Speaking of calls, call quality was fairly poor during my time with the phone. Calls were stable enough, but the sound was slightly muffled and distant compared to more premium phones like the LG G3.
The standard messaging app feels a little out of place in this shiny Lollipop environment. Its design feels old fashioned, clashing with the aforementioned core phone and contacts apps.
I'd recommend downloading Google's own Messages app from the Google Play Store, which has a much more fitting Material Design aesthetic.
When it comes to typing out those messages, though, the ZTE Blade S6 is quite strong. The TouchPal keyboard is one of the better default examples I've used, with a novel but genuinely useful swipe system for alternative characters.
Inputting a comma, for example, is a simple case of touching the M key and swiping down. It's quick and impressively reliable, and beats the usual press-and-hold technique hands-down.

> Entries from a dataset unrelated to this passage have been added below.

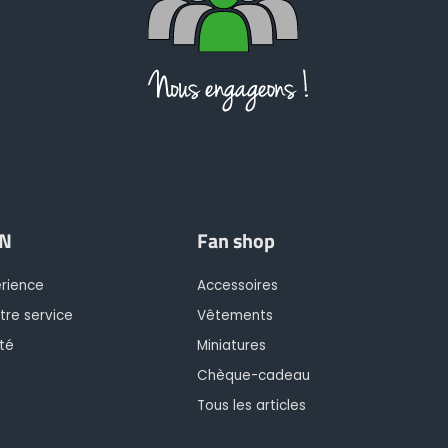
IN
Fan shop
érience
Accessoires
tre service
Vêtements
té
Miniatures
Chèque-cadeau
Tous les articles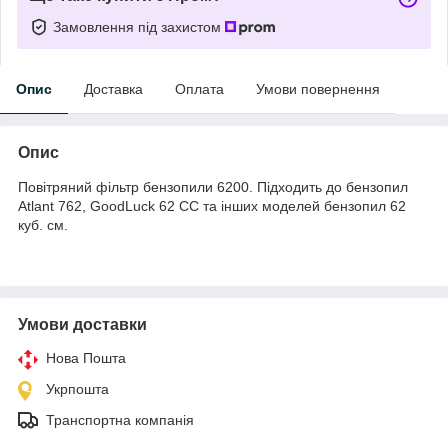
Замовлення під захистом
Опис
Доставка
Оплата
Умови повернення
Опис
Повітряний фільтр бензопили 6200. Підходить до бензопил
Atlant 762, GoodLuck 62 CC та інших моделей бензопил 62
куб. см.
Умови доставки
Нова Пошта
Укрпошта
Транспортна компанія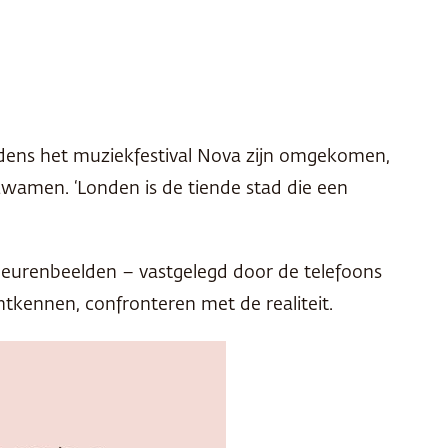
jdens het muziekfestival Nova zijn omgekomen,
wamen. ‘Londen is de tiende stad die een
kleurenbeelden – vastgelegd door de telefoons
tkennen, confronteren met de realiteit.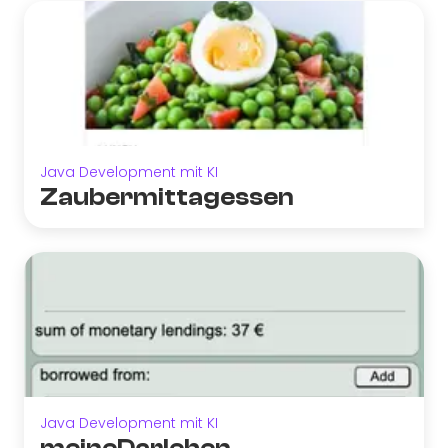
Java Development mit KI
Zaubermittagessen
Java Development mit KI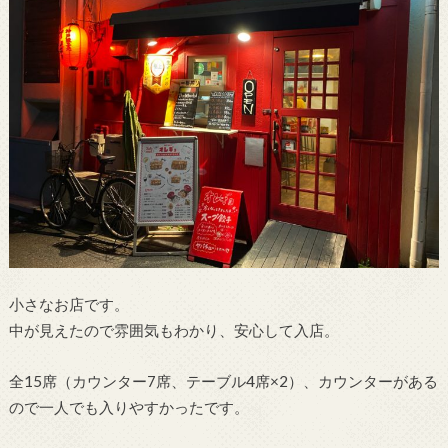
小さなお店です。
中が見えたので雰囲気もわかり、安心して入店。
全15席（カウンター7席、テーブル4席×2）、カウンターがある
ので一人でも入りやすかったです。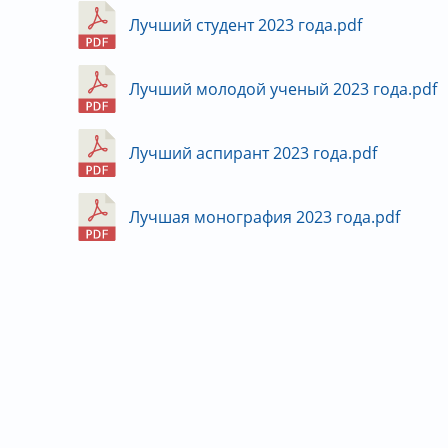
Лучший студент 2023 года.pdf
Лучший молодой ученый 2023 года.pdf
Лучший аспирант 2023 года.pdf
Лучшая монография 2023 года.pdf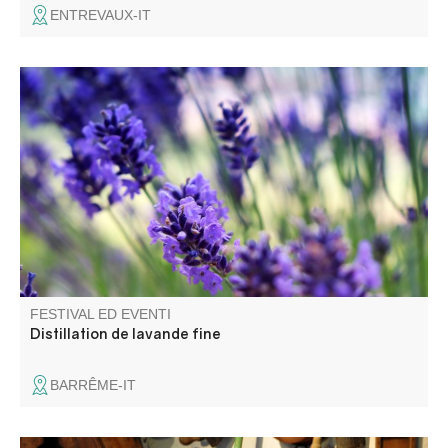
ENTREVAUX-IT
L’association « Alambics » vous propose une
démonstration de distillation de lavande fine dans les
alambics à vapeur au cœur du jardin du musée
intercommunal de la Distillerie.
FESTIVAL ED EVENTI
Distillation de lavande fine
BARRÊME-IT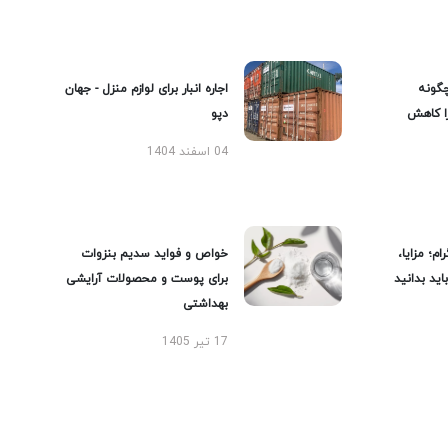
گونه
اجاره انبار برای لوازم منزل - جهان
را کاهش
دپو
04 اسفند 1404
ام؛ مزایا،
خواص و فواید سدیم بنزوات
ید بدانید
برای پوست و محصولات آرایشی
بهداشتی
17 تیر 1405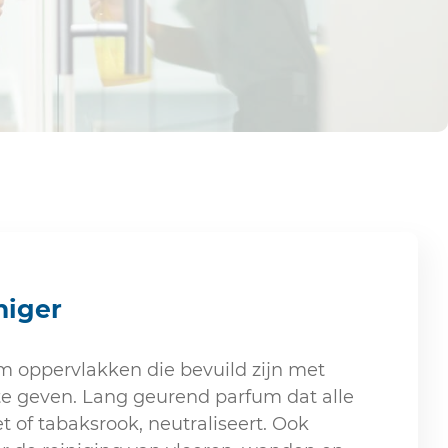
niger
m oppervlakken die bevuild zijn met
te geven. Lang geurend parfum dat alle
t of tabaksrook, neutraliseert. Ook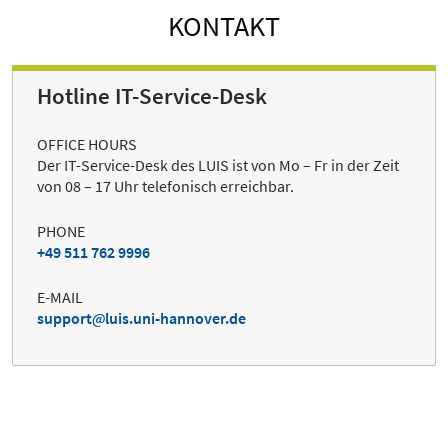
KONTAKT
Hotline IT-Service-Desk
OFFICE HOURS
Der IT-Service-Desk des LUIS ist von Mo – Fr in der Zeit
von 08 – 17 Uhr telefonisch erreichbar.
PHONE
+49 511 762 9996
E-MAIL
support
luis.uni-hannover.de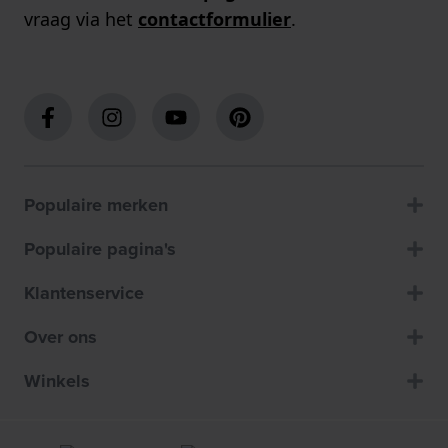
vraag via het
contactformulier
.
Populaire merken
Populaire pagina's
Klantenservice
Over ons
Winkels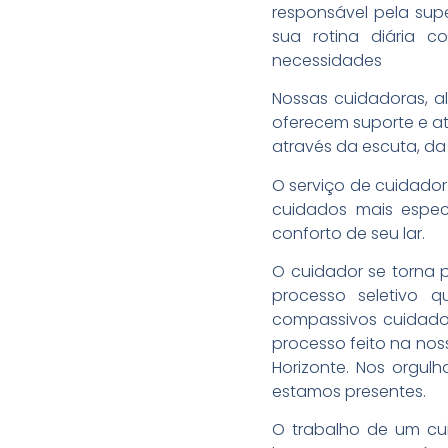
responsável pela supe
sua rotina diária 
necessidades
Nossas cuidadoras, a
oferecem suporte e at
através da escuta, da
O serviço de cuidador
cuidados mais especí
conforto de seu lar.
O cuidador se torna p
processo seletivo q
compassivos cuidador
processo feito na noss
Horizonte. Nos orgul
estamos presentes.
O trabalho de um cui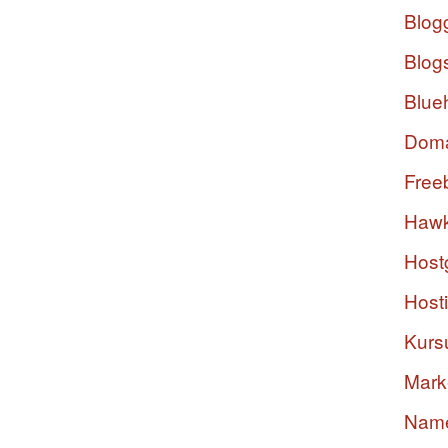
Blog
Blog
Blue
Dom
Free
Hawk
Host
Host
Kurs
Mark
Nam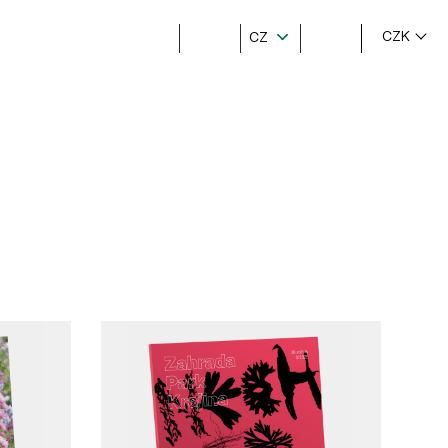
CZK
CZ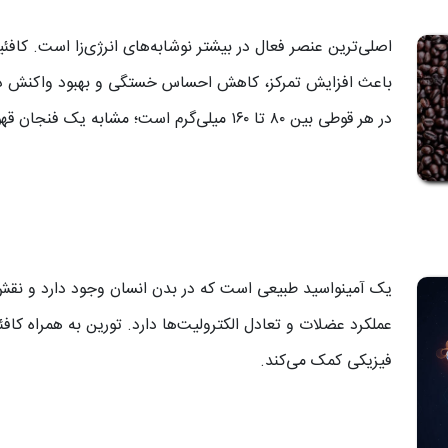
اصلی‌ترین عنصر فعال در بیشتر نوشابه‌های انرژی‌زا است. کا
باعث افزایش تمرکز، کاهش احساس خستگی و بهبود واکنش ذه
در هر قوطی بین ۸۰ تا ۱۶۰ میلی‌گرم است؛ مشابه یک فنجان قهوه غلیظ.
یک آمینواسید طبیعی است که در بدن انسان وجود دارد و نقش
عملکرد عضلات و تعادل الکترولیت‌ها دارد. تورین به همراه کاف
فیزیکی کمک می‌کند.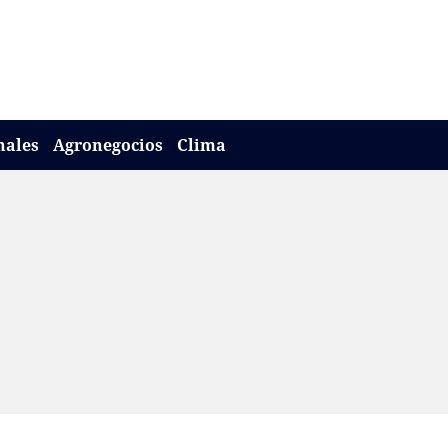
nales
Agronegocios
Clima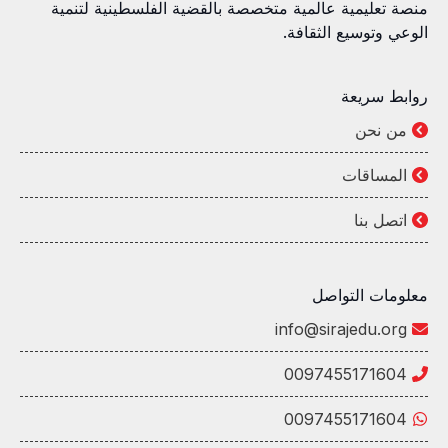
منصة تعليمية عالمية متخصصة بالقضية الفلسطينية لتنمية
الوعي وتوسيع الثقافة.
روابط سريعة
من نحن
المساقات
اتصل بنا
معلومات التواصل
info@sirajedu.org
0097455171604
0097455171604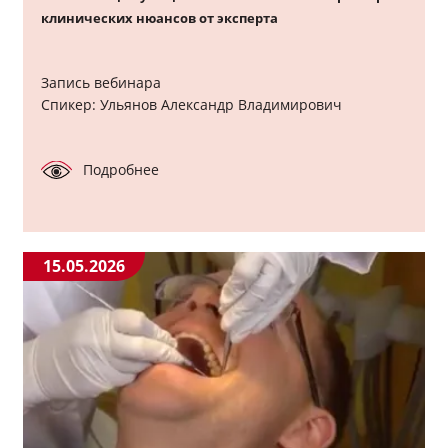
клинических нюансов от эксперта
Запись вебинара
Спикер: Ульянов Александр Владимирович
Подробнее
15.05.2026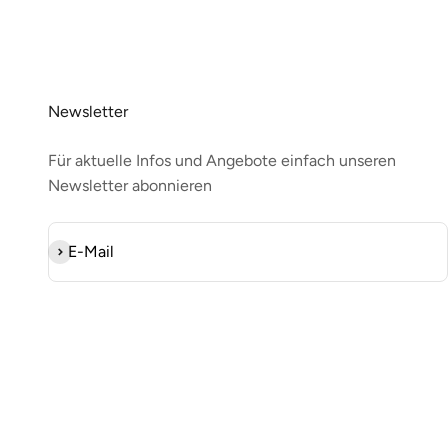
Newsletter
Für aktuelle Infos und Angebote einfach unseren
Newsletter abonnieren
Abonnieren
E-Mail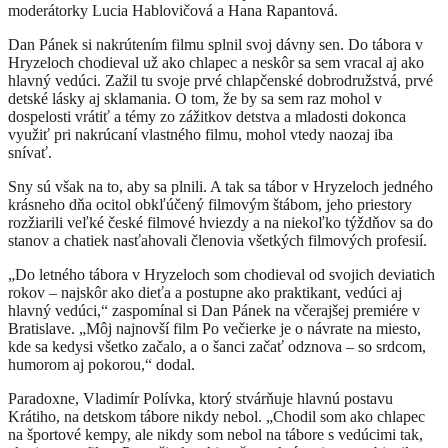
moderátorky Lucia Hablovičová a Hana Rapantová.
Dan Pánek si nakrútením filmu splnil svoj dávny sen. Do tábora v
Hryzeloch chodieval už ako chlapec a neskôr sa sem vracal aj ako
hlavný vedúci. Zažil tu svoje prvé chlapčenské dobrodružstvá, prvé
detské lásky aj sklamania. O tom, že by sa sem raz mohol v
dospelosti vrátiť a témy zo zážitkov detstva a mladosti dokonca
využiť pri nakrúcaní vlastného filmu, mohol vtedy naozaj iba
snívať.
Sny sú však na to, aby sa plnili. A tak sa tábor v Hryzeloch jedného
krásneho dňa ocitol obkľúčený filmovým štábom, jeho priestory
rozžiarili veľké české filmové hviezdy a na niekoľko týždňov sa do
stanov a chatiek nasťahovali členovia všetkých filmových profesií.
„Do letného tábora v Hryzeloch som chodieval od svojich deviatich
rokov – najskôr ako dieťa a postupne ako praktikant, vedúci aj
hlavný vedúci,“ zaspomínal si Dan Pánek na včerajšej premiére v
Bratislave. „Môj najnovší film Po večierke je o návrate na miesto,
kde sa kedysi všetko začalo, a o šanci začať odznova – so srdcom,
humorom aj pokorou,“ dodal.
Paradoxne, Vladimír Polívka, ktorý stvárňuje hlavnú postavu
Krátiho, na detskom tábore nikdy nebol. „Chodil som ako chlapec
na športové kempy, ale nikdy som nebol na tábore s vedúcimi tak,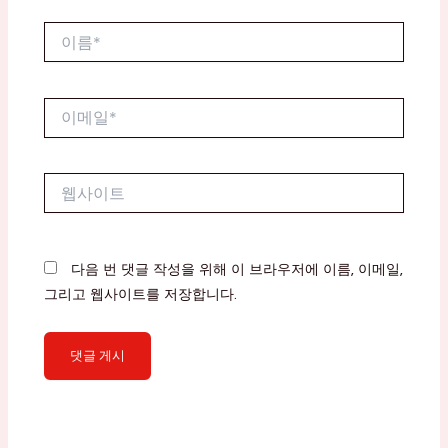
이
름
*
이
메
일
*
웹
사
이
트
다음 번 댓글 작성을 위해 이 브라우저에 이름, 이메일,
그리고 웹사이트를 저장합니다.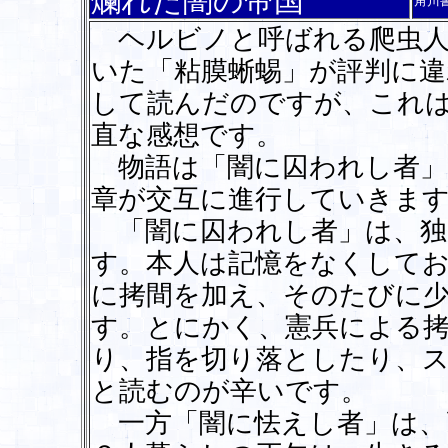
爛れた闇の帝国
角川
ヘルビノと呼ばれる爬虫人
いた「粘膜蜥蜴」が評判に
して読んだのですが、これ
直な感想です。
物語は「闇に囚われし者」
章が交互に進行していきま
「闇に囚われし者」は、独
す。本人は記憶をなくして
に拷間を加え、そのたびに
す。とにかく、憲兵による
り、指を切り落としたり、
と読むのが辛いです。
一方「闇に怯えし者」は、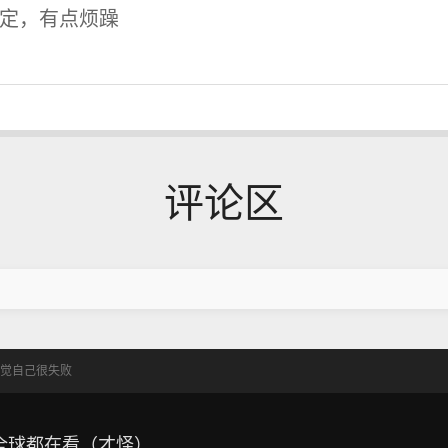
定，有点烦躁
评论区
，感觉自己很失败
全球都在看（才怪）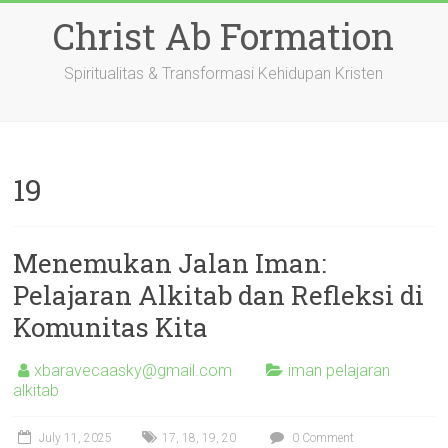
Skip
Christ Ab Formation
to
content
Spiritualitas & Transformasi Kehidupan Kristen
19
Menemukan Jalan Iman:
Pelajaran Alkitab dan Refleksi di
Komunitas Kita
xbaravecaasky@gmail.com
iman pelajaran
alkitab
July 11, 2025
17
,
18
,
19
,
20
0 Comment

Visually, it doesn't sit too well with the Material Design aesthetic that of Android 5.0 – it's closer to the Jelly Bean and KitKat-era keyboard – but this was one of those rare cases where I didn't feel impelled to head straight to the Google Play Store to download SwiftKey or Google Keyboard.
As well as a by-now-typical joined-up typing system, there's also an interesting new word prediction technology to the TouchPal keyboard that sees suggested words emerging from the relevant letters. You then pull the suggested words down to the space bar to select them.
It wasn't something I found compelling or useful enough to adopt in day-to-day use, but as ever with keyboards, it's a very personal thing that will take a lot longer than a week to really click.
If you're thinking of consuming a lot of media on the ZTE Blade S6, you're really going to need to bring along a set of headphones. Of course, we'd say that about any smartphone - even the HTC One M8 with its excellent BoomSound speakers. But in this case, the less you have to rely on the phone's speaker the better.
The Blade S6's sole rear-mounted speaker is tinny and weedy, outputting an ear-achingly bad garble of noise for anything but the simplest of sounds. It's clearly been an area of compromise.